Prime Minister Benjamin Netanyahu sent a strongly worded letter to French President Francoise Hollande to condemn Paris’s support for a recent controversial UNESCO resolution, days before the French leadership apologized for the vote, Channel 2 news reported Saturday.
The UNESCO document spoke of “Occupied Palestine” and made no mention of historic Jewish ties to the Temple Mount in Jerusalem.
It condemned “Israeli aggressions and illegal measures against the freedom of worship and Muslims’ access to their Holy Site Al-Aqsa Mosque/Al-Haram Al Sharif.”
France was among the 33 countries that backed the resolution in the 58-member body.
In his letter to Hollande, Netanyahu said he was “astounded” by France’s support for what he called “a historic distortion of truth” and “an extremely biased and offensive” resolution.
“The organization trusted with the safekeeping of world history has degraded itself to rewriting a basic and indisputable part of human history,” Netanyahu wrote.
“While we have no illusions as to the the UN’s commitment to truth or decency, we were honestly astounded to see our French friends raise their hands in favor of this shameful resolution,” he stated.
He added: “International support for the Palestinian effort to deny Jewish history and to perpetuate the myth of Jewish aggression in the Temple Mount is not just immoral, it is dangerous.”
Several days after Paris received the letter, French Prime Minister Manuel Valls said that the UNESCO resolution was “clumsy” and “unfortunate” and should have been avoided.
French Foreign Minister Jean-Marc Ayrault was expected to arrive in Jerusalem on Saturday in a bid to persuade Netanyahu to accept France’s efforts to engineer a peace deal between Israel and the Palestinians, based on a two-state solution.
The Haaretz daily said Netanyahu is set to strongly criticize the French plan during his talks with Ayrault in Jerusalem, while the foreign minister “will try to persuade him not to reject it out of hand.”
According to Haaretz, Ayrault will arrive in Israel on Saturday night, meet with Netanyahu on Sunday morning, then head to Ramallah for talks with Palestinian Authority President Mahmoud Abbas.
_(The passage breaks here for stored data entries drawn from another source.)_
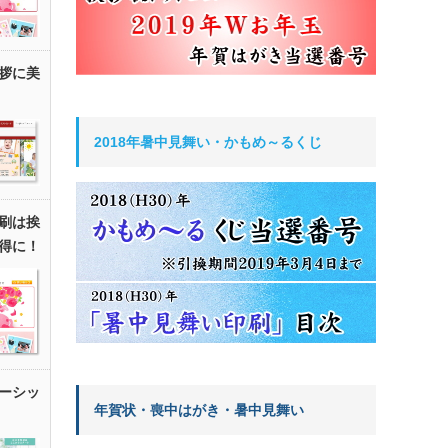
拶に美
2018年暑中見舞い・かもめ～るくじ
刷は挨
得に！
ーシッ
年賀状・喪中はがき・暑中見舞い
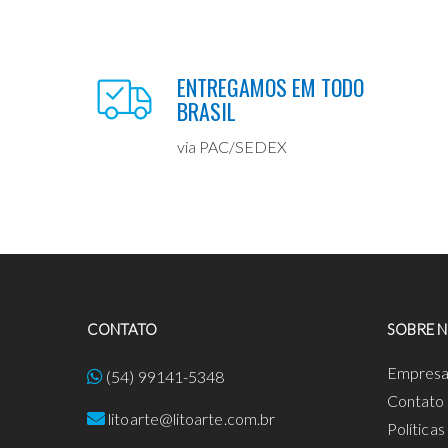
ENTREGAMOS EM TODO
BRASIL
via PAC/SEDEX
CONTATO
SOBRE 
Empres
(54) 99141-5348
Contato
litoarte@litoarte.com.br
Política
The foreign minister will depart on Sunday evening.
The paper quoted French diplomats as saying that although the prime minister has publicly opposed the French plan, Ayrault “wants to hear Netanyahu’s views in person.”
The meeting comes a week before Valls is also due to visit Israel and the Palestinian territories, in what his office said was an attempt to relaunch the peace process following the worst flare-up of violence in the Gaza Strip for two years.
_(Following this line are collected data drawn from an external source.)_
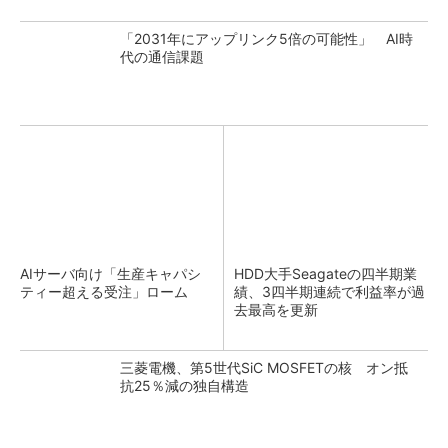
「2031年にアップリンク5倍の可能性」 AI時
代の通信課題
AIサーバ向け「生産キャパシ
HDD大手Seagateの四半期業
ティー超える受注」ローム
績、3四半期連続で利益率が過
去最高を更新
三菱電機、第5世代SiC MOSFETの核 オン抵
抗25％減の独自構造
Valls’ May 21-24 visit will take place ahead of a May 30 summit that France is organizing for ministers from 20 countries to discuss reviving the peace negotiations. Neither Israeli nor Palestinian officials have been invited. Ayrault has previously said the aim of the meeting is to prepare an international summit in the second half of 2016, which would include Israeli and Palestinian leaders.
The May 30 meeting has been welcomed by the Palestinians, who suspended a planned UN resolution condemning Israeli settlements to focus on the French efforts. Israel, however, has consistently argued that peace can only be achieved through direct negotiations between the two sides, rather than in international forums.
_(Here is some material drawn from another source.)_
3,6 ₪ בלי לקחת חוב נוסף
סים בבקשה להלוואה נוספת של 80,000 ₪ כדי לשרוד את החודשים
According to Ayrault, a former French prime minister, discussions at the meeting would be based on the 2002 Saudi peace initiative — approved by the Arab League but not Israel — which called on the Jewish state to withdraw from Palestinian territory captured in the 1967 Six Day War, including East Jerusalem, in exchange for a normalization of ties with Arab countries. It also outlined the creation of a Palestinian state in the West Bank and Gaza and envisaged a “just solution” of the refugee issue.
Valls will meet with Netanyahu a day after his arrival in Israel. He also plans to hold talks with President Reuven Rivlin, former president Shimon Peres and opposition leader Isaac Herzog.
He is then scheduled to travel to Ramallah, where he will meet with PA Prime Minister Rami Hamdallah.